“Facts are stubborn things; and whatever our wishes, our inclinations, or the dictates of our passions, they cannot alter the state of facts and evidence.”
– John Adams
“Well, if the vote is for Brexit things will be more interesting.” “Facts don’t matter”. “When I offered them my contact book, none were interested. Young journalists these days are only interested in a 9-5 job job which involves taking no risks.” These are all off record quotes from local working journalists or prominent political commentators over the last seven or eight years.
So what do we mean by public service journalism these days? What’s left of it when research is consigned to the past in a trade where the business model is in freefall? The best retain sceptical inquiry, without falling into the cynical mis-signals from Twitter and TickTok where what’s popular floats to the top above than what’s actually new.
One of my oldest schoolmates only ever wanted to be a reporter: a marvellous noun that describes its own essential function. Our long phone calls were punctuated by breaks to listen to the late news on Radio Ulster (which, as an exile back in the 80s and 90s, was a rare treat for me too) as he turned up the radio to listen to the latest breaking news.
Recently, however, he’s given up listening to everything but the early evening news, because, as he put it, it gives you something to eat your tea with. He notes how most news stations has dropped Ukraine and are now encamped in Gaza and Israel. Not even the licence fee is enough to maintain a meaningful attention to both at the same time.
What has replaced it is a politicised battle of narrative in which journalists passively herald other people’s views, where the most powerful, attractive and/or simplifying float to the top. News is no longer a quest to cut through the forest of the unknown in which hacks compete for new insight but to help third parties script their prefered simulacrums of the world.
A recent example was a BBC interview (spread over two programmes) with Tanaiste Micheál Martin in which there were just three main topics: the border poll trope; the likelihood of a united Ireland and a compare and contrast between commemorations of the war of independence and the commemoration of PIRA actions in Northern Ireland.
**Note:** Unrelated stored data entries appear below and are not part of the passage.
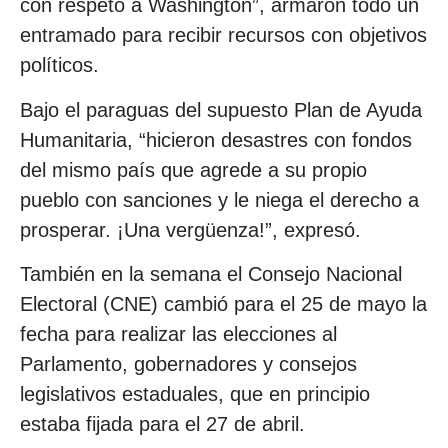
con respeto a Washington”, armaron todo un
entramado para recibir recursos con objetivos
políticos.
Bajo el paraguas del supuesto Plan de Ayuda
Humanitaria, “hicieron desastres con fondos
del mismo país que agrede a su propio
pueblo con sanciones y le niega el derecho a
prosperar. ¡Una vergüenza!”, expresó.
También en la semana el Consejo Nacional
Electoral (CNE) cambió para el 25 de mayo la
fecha para realizar las elecciones al
Parlamento, gobernadores y consejos
legislativos estaduales, que en principio
estaba fijada para el 27 de abril.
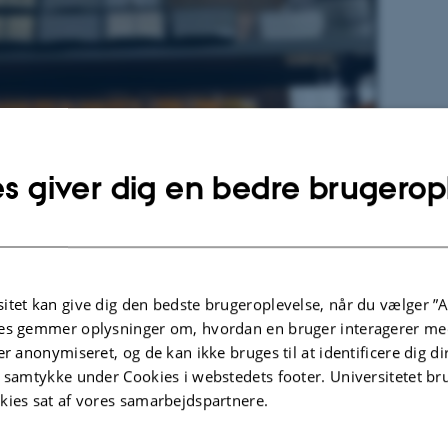
s giver dig en bedre brugerop
 af det nyerhvervede billedmateriale fra Medicinerrådet. Foto AU
e februar 2016
ekretariat har før flytning været ved at rydde op og i den
itet kan give dig den bedste brugeroplevelse, når du vælger ”A
t at skille sig af med en større samling af diapositiver, der for 95
es gemmer oplysninger om, hvordan en bruger interagerer med
ende hver især er indsat i rammer - og desuden ofte i dertil
er anonymiseret, og de kan ikke bruges til at identificere dig d
iner.
t samtykke under Cookies i webstedets footer. Universitetet br
kies sat af vores samarbejdspartnere.
el omfatter et sted mellem 1500 og 2200 fotografiske optagelser,
let overskuelig. Visse mærkater forefindes på et fåtal af æsker,
holdet vist sig at være noget ganske andet end det, der angives på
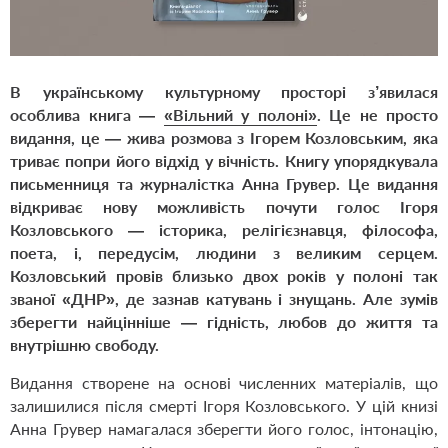
В українському культурному просторі з’явилася
особлива книга —
«Вільний у полоні»
. Це не просто
видання, це — жива розмова з Ігорем Козловським, яка
триває попри його відхід у вічність. Книгу упорядкувала
письменниця та журналістка Анна Грувер. Це видання
відкриває нову можливість почути голос Ігоря
Козловського — історика, релігієзнавця, філософа,
поета, і, передусім, людини з великим серцем.
Козловський провів близько двох років у полоні так
званої «ДНР», де зазнав катувань і знущань. Але зумів
зберегти найцінніше — гідність, любов до життя та
внутрішню свободу.
Видання створене на основі численних матеріалів, що
залишилися після смерті Ігоря Козловського. У цій книзі
Анна Грувер намагалася зберегти його голос, інтонацію,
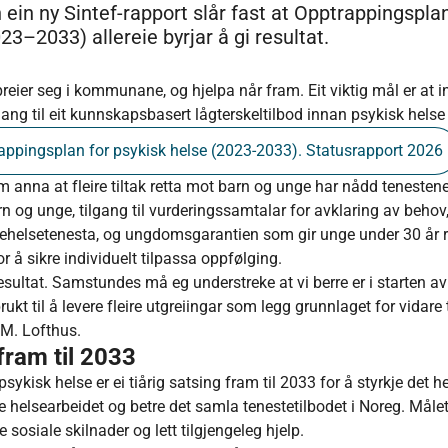
ein ny Sintef-rapport slår fast at Opptrappingsplan
23–2033) allereie byrjar å gi resultat.
preier seg i kommunane, og hjelpa når fram. Eit viktig mål er at 
ng til eit kunnskapsbasert lågterskeltilbod innan psykisk helse
appingsplan for psykisk helse (2023-2033). Statusrapport 2026
 anna at fleire tiltak retta mot barn og unge har nådd tenestene
rn og unge, tilgang til vurderingssamtalar for avklaring av behov
ehelsetenesta, og ungdomsgarantien som gir unge under 30 år ret
r å sikre individuelt tilpassa oppfølging.
esultat. Samstundes må eg understreke at vi berre er i starten a
ukt til å levere fleire utgreiingar som legg grunnlaget for vidare t
 M. Lofthus.
 fram til 2033
sykisk helse er ei tiårig satsing fram til 2033 for å styrkje det 
helsearbeidet og betre det samla tenestetilbodet i Noreg. Målet
e sosiale skilnader og lett tilgjengeleg hjelp.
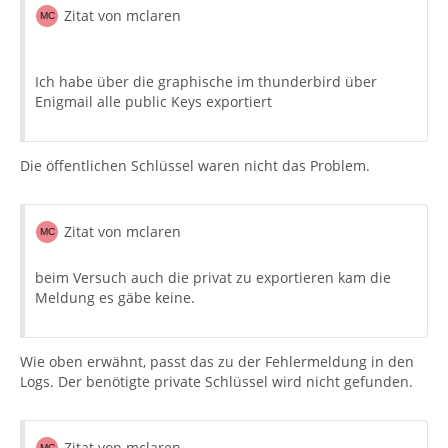
Zitat von mclaren
Ich habe über die graphische im thunderbird über
Enigmail alle public Keys exportiert
Die öffentlichen Schlüssel waren nicht das Problem.
Zitat von mclaren
beim Versuch auch die privat zu exportieren kam die
Meldung es gäbe keine.
Wie oben erwähnt, passt das zu der Fehlermeldung in den
Logs. Der benötigte private Schlüssel wird nicht gefunden.
Zitat von mclaren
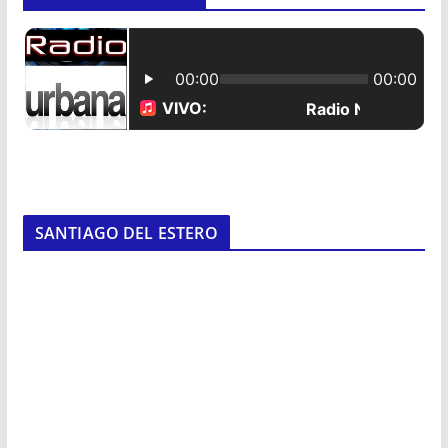
SANTIAGO DEL ESTERO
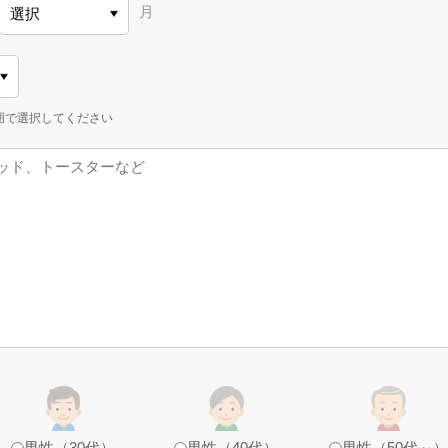
月
範囲で選択してください
男性（30代）
男性（40代）
男性（50代～）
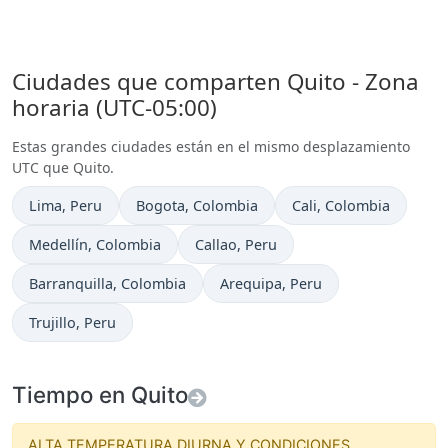
Ciudades que comparten Quito - Zona
horaria (UTC-05:00)
Estas grandes ciudades están en el mismo desplazamiento
UTC que Quito.
Hora actual en
Hora actual en
Hora actual en
Lima
, Peru
Bogota
, Colombia
Cali
, Colombia
Hora actual en
Hora actual en
Medellín
, Colombia
Callao
, Peru
Hora actual en
Hora actual en
Barranquilla
, Colombia
Arequipa
, Peru
Hora actual en
Trujillo
, Peru
Tiempo en Quito
ALTA TEMPERATURA DIURNA Y CONDICIONES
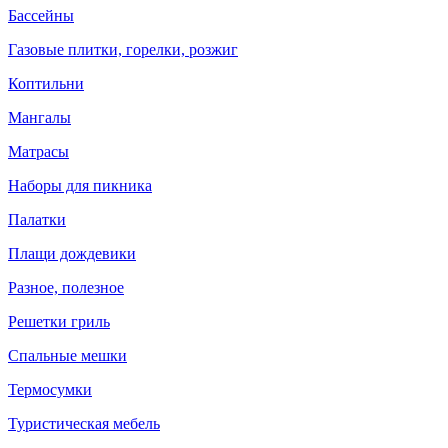
Бассейны
Газовые плитки, горелки, розжиг
Коптильни
Мангалы
Матрасы
Наборы для пикника
Палатки
Плащи дождевики
Разное, полезное
Решетки гриль
Спальные мешки
Термосумки
Туристическая мебель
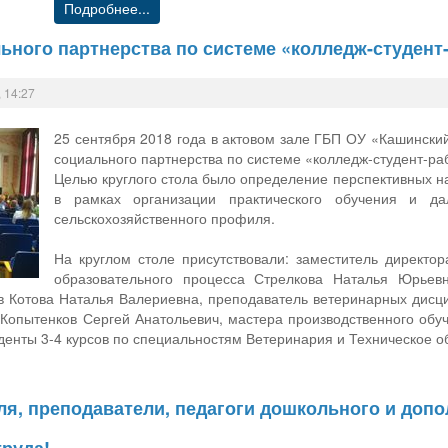
Подробнее...
ьного партнерства по системе «колледж-студент
 14:27
25 сентября 2018 года в актовом зале ГБП ОУ «Кашинский
социального партнерства по системе «колледж-студент-ра
Целью круглого стола было определение перспективных н
в рамках организации практического обучения и дал
сельскохозяйственного профиля.
На круглом столе присутствовали: заместитель директор
образовательного процесса Стрелкова Наталья Юрьевна
ов Котова Наталья Валериевна, преподаватель ветеринарных дис
 Копытенков Сергей Анатольевич, мастера производственного обу
уденты 3-4 курсов по специальностям Ветеринария и Техническое 
я, преподаватели, педагоги дошкольного и доп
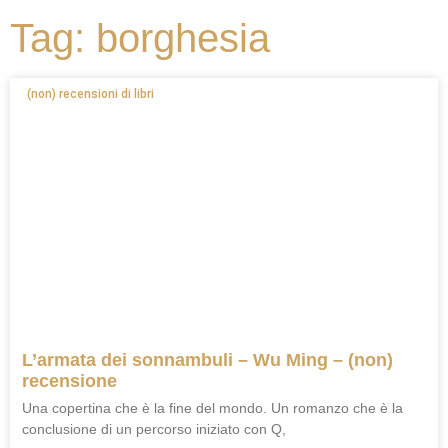
Tag: borghesia
(non) recensioni di libri
L’armata dei sonnambuli – Wu Ming – (non)
recensione
Una copertina che è la fine del mondo. Un romanzo che è la
conclusione di un percorso iniziato con Q,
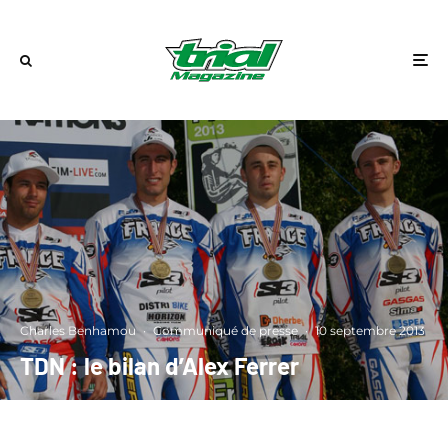
Charles Benhamou
·
Communiqué de presse
·
10 septembre 2013
TDN : le bilan d’Alex Ferrer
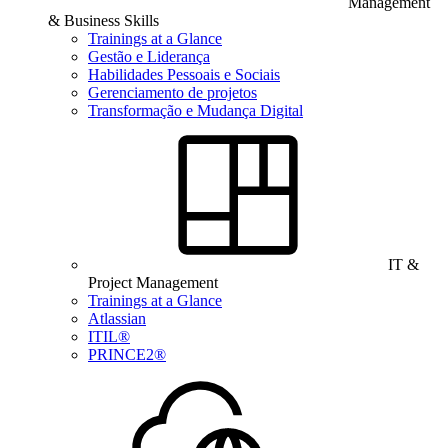
Management
& Business Skills
Trainings at a Glance
Gestão e Liderança
Habilidades Pessoais e Sociais
Gerenciamento de projetos
Transformação e Mudança Digital
IT &
Project Management
Trainings at a Glance
Atlassian
ITIL®
PRINCE2®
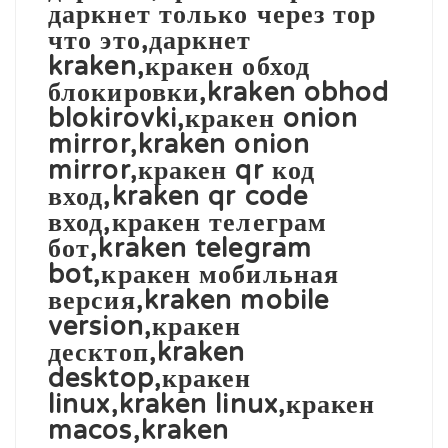
даркнет только через тор
что это,даркнет
kraken,кракен обход
блокировки,kraken obhod
blokirovki,кракен onion
mirror,kraken onion
mirror,кракен qr код
вход,kraken qr code
вход,кракен телеграм
бот,kraken telegram
bot,кракен мобильная
версия,kraken mobile
version,кракен
десктоп,kraken
desktop,кракен
linux,kraken linux,кракен
macos,kraken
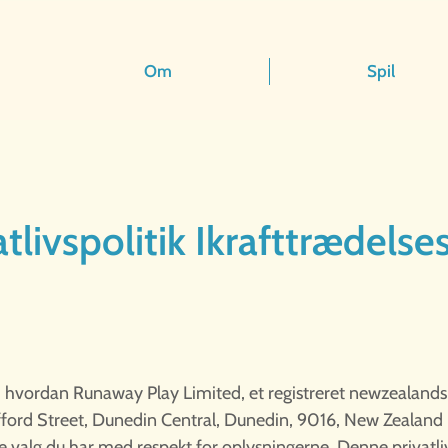
Om
Spil
livspolitik Ikrafttrædelses
ver, hvordan Runaway Play Limited, et registreret newzeal
fford Street, Dunedin Central, Dunedin, 9016, New Zealand
e valg du har med respekt for oplysningerne. Denne privatlivs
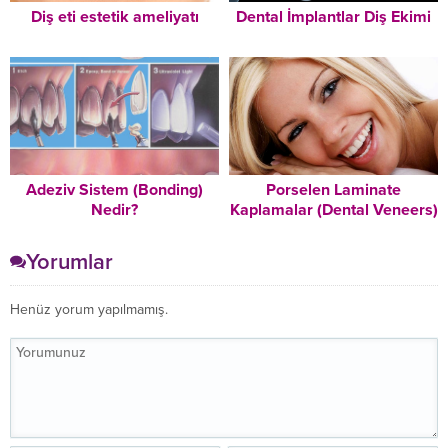
Diş eti estetik ameliyatı
Dental İmplantlar Diş Ekimi
Adeziv Sistem (Bonding)
Porselen Laminate
Nedir?
Kaplamalar (Dental Veneers)
Yorumlar
Henüz yorum yapılmamış.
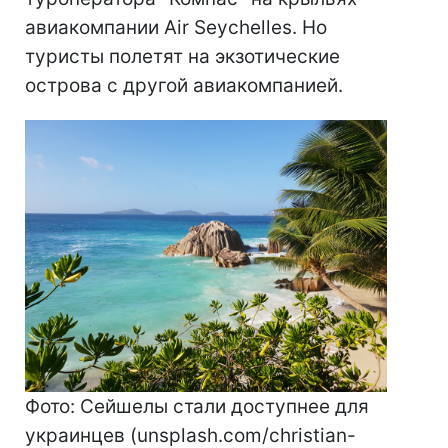
авиакомпании Air Seychelles. Но
туристы полетят на экзотические
острова с другой авиакомпанией.
Фото: Сейшелы стали доступнее для
украинцев (unsplash.com/christian-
Research shows shows there’s nothing like a mandate for a border poll, including data gathered by academics who are publicly supportive of the idea that one is inevitable, such that the upper reaches of support for a UI only reaches 45%, and that only depends upon a highly unlikely low turnout for the proposition of NI remaining in the UK.
Yes, there is an ongoing conversation on future unity, but much of it is on Twitter and not in real Ireland (or indeed real Northern Ireland): much of it the same abstract variety that was prevalent in the pre GFA Ireland of the early 1970s when the same story was rendered as ‘Ireland Free in 73’. Fif tyyears later unity remains a shining glimmer on the horizon.
There was little discussion of current realities: ie, the absence of the Strands One and Two of the Belfast Agreement or more positively Martin’s Shared Island Initiative, which as well as developing research into shared needs and identifying opportunities without conditional outcomes, and the largest sum of investment by the southern state into Northern Ireland’s infrastructure.
Perhaps such focus on the issues that matter to ordinary people, their communities, and particularly the border regions, which builds on existing civic relationships and recognises that “identities aren’t one-dimensional” isn’t news any more? Maybe potential for reconciliation between parties in what some claim is an unquenchable conflict is just a buzz kill?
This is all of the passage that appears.